Below are the records; give again exactly the line with "reguluvanni", the line with "Modifica oferta", and each line that lies between them, and nothing besides.

━━━━━ Information given ━━━━━

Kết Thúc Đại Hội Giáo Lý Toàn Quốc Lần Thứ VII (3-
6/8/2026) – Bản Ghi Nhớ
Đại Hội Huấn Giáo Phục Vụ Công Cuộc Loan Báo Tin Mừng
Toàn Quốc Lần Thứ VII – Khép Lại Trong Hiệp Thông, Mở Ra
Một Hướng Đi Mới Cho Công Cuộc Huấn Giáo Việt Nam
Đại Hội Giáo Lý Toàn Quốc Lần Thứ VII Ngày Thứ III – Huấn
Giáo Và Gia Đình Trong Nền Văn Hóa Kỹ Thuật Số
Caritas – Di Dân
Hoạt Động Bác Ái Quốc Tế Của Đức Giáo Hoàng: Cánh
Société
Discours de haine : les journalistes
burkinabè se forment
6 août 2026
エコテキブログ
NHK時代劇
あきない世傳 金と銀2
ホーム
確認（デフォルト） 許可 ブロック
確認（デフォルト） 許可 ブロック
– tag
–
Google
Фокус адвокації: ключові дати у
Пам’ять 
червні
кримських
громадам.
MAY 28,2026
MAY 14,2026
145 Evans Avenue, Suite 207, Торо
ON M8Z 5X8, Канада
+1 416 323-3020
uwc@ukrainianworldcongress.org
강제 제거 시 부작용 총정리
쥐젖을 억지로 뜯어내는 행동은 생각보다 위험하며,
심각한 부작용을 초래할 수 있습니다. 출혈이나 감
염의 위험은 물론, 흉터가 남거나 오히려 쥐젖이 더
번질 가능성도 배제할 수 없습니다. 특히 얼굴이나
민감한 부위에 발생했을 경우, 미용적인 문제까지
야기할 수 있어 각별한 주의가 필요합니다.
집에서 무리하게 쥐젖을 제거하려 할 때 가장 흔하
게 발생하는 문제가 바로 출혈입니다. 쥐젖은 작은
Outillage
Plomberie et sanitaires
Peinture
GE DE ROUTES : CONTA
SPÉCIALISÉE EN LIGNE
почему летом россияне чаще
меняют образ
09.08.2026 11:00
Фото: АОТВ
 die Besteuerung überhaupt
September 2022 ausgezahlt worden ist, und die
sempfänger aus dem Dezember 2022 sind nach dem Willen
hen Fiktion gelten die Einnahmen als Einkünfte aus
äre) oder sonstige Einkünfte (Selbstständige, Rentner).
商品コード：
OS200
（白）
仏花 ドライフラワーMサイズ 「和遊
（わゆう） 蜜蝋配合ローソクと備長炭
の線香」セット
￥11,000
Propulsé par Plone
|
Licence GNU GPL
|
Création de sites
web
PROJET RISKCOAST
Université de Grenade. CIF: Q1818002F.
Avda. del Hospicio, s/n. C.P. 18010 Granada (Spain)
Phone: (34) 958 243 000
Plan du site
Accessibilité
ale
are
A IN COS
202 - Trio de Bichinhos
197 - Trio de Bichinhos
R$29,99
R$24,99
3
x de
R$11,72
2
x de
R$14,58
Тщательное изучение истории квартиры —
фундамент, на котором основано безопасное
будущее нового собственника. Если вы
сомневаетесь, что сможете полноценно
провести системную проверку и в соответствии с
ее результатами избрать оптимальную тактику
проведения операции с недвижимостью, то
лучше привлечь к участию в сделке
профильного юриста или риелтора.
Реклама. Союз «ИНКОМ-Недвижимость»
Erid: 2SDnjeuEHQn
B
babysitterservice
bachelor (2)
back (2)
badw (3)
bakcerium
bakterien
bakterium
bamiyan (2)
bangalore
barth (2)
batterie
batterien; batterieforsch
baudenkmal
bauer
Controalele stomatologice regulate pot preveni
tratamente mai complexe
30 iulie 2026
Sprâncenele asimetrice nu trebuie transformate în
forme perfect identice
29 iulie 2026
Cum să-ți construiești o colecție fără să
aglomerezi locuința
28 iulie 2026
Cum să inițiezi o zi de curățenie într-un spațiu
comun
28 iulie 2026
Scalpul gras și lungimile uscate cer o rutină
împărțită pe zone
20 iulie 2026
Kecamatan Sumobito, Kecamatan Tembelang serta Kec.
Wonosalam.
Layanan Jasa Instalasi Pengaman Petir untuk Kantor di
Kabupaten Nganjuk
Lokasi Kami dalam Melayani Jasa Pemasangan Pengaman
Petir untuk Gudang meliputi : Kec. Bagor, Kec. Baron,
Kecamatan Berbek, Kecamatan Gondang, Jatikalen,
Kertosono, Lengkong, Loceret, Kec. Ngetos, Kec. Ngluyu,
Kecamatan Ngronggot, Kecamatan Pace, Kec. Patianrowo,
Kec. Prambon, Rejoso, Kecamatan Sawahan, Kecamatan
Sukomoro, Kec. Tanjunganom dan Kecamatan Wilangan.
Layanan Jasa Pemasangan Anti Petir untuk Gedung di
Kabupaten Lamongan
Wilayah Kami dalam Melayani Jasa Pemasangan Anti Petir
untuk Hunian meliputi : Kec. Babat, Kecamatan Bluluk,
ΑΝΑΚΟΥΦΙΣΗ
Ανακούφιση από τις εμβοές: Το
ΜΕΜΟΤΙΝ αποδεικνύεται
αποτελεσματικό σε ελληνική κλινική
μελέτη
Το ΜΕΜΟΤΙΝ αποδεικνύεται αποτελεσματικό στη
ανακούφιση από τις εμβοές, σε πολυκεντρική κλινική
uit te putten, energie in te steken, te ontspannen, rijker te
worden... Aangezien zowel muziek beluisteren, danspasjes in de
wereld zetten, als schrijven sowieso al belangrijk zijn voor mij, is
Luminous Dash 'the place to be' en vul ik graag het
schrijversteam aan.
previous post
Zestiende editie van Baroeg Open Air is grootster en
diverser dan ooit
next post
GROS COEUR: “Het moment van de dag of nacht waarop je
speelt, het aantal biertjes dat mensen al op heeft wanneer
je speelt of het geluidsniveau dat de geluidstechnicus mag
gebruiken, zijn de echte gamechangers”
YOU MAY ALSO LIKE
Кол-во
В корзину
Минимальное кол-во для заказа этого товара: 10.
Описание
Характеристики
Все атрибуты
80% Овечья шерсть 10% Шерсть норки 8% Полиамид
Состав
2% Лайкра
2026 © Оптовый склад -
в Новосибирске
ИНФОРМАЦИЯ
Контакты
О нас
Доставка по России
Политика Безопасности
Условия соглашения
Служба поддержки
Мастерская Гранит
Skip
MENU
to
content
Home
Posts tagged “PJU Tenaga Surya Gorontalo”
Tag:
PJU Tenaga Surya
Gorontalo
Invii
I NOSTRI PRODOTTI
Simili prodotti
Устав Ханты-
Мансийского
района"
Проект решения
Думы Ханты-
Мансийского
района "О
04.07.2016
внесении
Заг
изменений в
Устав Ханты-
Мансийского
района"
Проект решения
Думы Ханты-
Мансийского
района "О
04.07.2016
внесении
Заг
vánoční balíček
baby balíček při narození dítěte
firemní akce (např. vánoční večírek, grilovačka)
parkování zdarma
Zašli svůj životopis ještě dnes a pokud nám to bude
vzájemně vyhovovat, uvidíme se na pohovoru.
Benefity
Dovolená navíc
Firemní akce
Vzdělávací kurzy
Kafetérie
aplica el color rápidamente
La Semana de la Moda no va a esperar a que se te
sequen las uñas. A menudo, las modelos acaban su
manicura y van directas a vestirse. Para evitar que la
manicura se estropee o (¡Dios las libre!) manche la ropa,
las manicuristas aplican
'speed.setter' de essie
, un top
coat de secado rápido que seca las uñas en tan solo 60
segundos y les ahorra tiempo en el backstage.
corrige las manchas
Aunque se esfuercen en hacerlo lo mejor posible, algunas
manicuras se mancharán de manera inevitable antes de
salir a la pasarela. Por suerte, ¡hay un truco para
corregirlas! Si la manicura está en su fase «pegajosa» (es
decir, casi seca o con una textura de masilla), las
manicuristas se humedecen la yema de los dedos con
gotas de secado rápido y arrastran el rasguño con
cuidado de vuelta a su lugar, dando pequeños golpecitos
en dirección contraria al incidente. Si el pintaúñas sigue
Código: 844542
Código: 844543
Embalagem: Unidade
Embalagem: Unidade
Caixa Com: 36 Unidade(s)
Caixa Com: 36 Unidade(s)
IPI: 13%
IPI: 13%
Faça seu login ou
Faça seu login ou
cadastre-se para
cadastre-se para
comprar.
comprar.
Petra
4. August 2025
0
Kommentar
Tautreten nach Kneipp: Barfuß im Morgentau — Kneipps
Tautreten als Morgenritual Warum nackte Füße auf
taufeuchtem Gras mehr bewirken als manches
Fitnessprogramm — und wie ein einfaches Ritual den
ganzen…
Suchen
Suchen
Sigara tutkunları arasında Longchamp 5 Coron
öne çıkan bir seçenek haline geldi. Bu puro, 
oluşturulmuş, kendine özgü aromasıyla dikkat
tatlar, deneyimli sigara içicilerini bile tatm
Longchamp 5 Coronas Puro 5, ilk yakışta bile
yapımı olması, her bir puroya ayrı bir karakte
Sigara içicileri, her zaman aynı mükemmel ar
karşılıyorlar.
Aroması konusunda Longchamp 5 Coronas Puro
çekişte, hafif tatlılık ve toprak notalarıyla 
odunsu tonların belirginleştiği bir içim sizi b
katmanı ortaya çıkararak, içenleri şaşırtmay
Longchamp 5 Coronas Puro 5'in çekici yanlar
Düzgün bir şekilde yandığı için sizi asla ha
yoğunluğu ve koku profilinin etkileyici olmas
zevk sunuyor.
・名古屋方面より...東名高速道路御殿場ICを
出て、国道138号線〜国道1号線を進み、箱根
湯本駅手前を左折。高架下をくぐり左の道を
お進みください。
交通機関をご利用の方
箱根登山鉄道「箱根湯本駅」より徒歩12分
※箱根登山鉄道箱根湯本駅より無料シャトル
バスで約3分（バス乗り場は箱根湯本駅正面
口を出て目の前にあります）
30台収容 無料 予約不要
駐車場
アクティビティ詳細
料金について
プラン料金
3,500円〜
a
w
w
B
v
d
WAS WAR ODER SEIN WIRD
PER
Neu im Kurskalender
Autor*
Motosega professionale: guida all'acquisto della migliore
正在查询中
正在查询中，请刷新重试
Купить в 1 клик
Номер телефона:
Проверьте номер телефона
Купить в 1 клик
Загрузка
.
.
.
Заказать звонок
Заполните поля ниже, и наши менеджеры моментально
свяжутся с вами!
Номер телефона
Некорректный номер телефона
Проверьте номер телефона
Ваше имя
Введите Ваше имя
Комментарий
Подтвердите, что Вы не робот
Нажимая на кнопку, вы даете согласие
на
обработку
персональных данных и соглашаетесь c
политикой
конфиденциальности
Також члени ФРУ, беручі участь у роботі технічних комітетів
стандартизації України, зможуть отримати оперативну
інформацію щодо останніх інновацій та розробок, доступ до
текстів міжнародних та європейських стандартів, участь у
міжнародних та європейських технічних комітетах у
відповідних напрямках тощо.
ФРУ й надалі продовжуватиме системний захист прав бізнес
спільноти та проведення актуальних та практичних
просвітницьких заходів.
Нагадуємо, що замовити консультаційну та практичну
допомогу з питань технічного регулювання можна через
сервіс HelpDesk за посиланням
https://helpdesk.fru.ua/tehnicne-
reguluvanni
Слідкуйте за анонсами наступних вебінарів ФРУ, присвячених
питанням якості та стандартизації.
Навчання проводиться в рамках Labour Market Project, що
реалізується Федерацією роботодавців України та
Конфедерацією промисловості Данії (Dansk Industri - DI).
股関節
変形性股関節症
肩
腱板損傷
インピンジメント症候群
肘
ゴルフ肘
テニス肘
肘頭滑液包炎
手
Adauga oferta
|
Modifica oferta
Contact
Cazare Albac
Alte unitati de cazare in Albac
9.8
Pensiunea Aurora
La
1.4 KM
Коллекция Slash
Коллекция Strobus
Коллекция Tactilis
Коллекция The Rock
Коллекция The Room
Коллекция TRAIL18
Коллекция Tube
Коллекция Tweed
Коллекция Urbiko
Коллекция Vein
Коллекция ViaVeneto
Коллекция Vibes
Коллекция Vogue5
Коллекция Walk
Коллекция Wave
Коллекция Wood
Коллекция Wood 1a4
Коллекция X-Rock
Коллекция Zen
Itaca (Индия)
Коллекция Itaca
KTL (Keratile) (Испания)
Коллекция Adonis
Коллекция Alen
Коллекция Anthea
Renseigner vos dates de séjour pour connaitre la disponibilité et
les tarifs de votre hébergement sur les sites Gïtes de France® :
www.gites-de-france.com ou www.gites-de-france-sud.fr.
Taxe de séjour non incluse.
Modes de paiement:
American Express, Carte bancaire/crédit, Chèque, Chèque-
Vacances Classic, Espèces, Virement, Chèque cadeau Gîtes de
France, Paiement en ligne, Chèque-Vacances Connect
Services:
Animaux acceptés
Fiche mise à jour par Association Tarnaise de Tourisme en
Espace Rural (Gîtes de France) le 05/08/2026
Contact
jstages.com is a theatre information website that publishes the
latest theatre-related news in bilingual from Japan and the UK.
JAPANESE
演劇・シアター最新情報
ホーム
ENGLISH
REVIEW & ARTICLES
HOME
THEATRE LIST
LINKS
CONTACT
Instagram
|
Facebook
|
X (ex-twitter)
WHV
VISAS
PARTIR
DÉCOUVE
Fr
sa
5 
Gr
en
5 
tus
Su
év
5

━━━━━

▶ Result
reguluvanni
Слідкуйте за анонсами наступних вебінарів ФРУ, присвячених
питанням якості та стандартизації.
Навчання проводиться в рамках Labour Market Project, що
реалізується Федерацією роботодавців України та
Конфедерацією промисловості Данії (Dansk Industri - DI).
股関節
変形性股関節症
肩
腱板損傷
インピンジメント症候群
肘
ゴルフ肘
テニス肘
肘頭滑液包炎
手
Adauga oferta
|
Modifica oferta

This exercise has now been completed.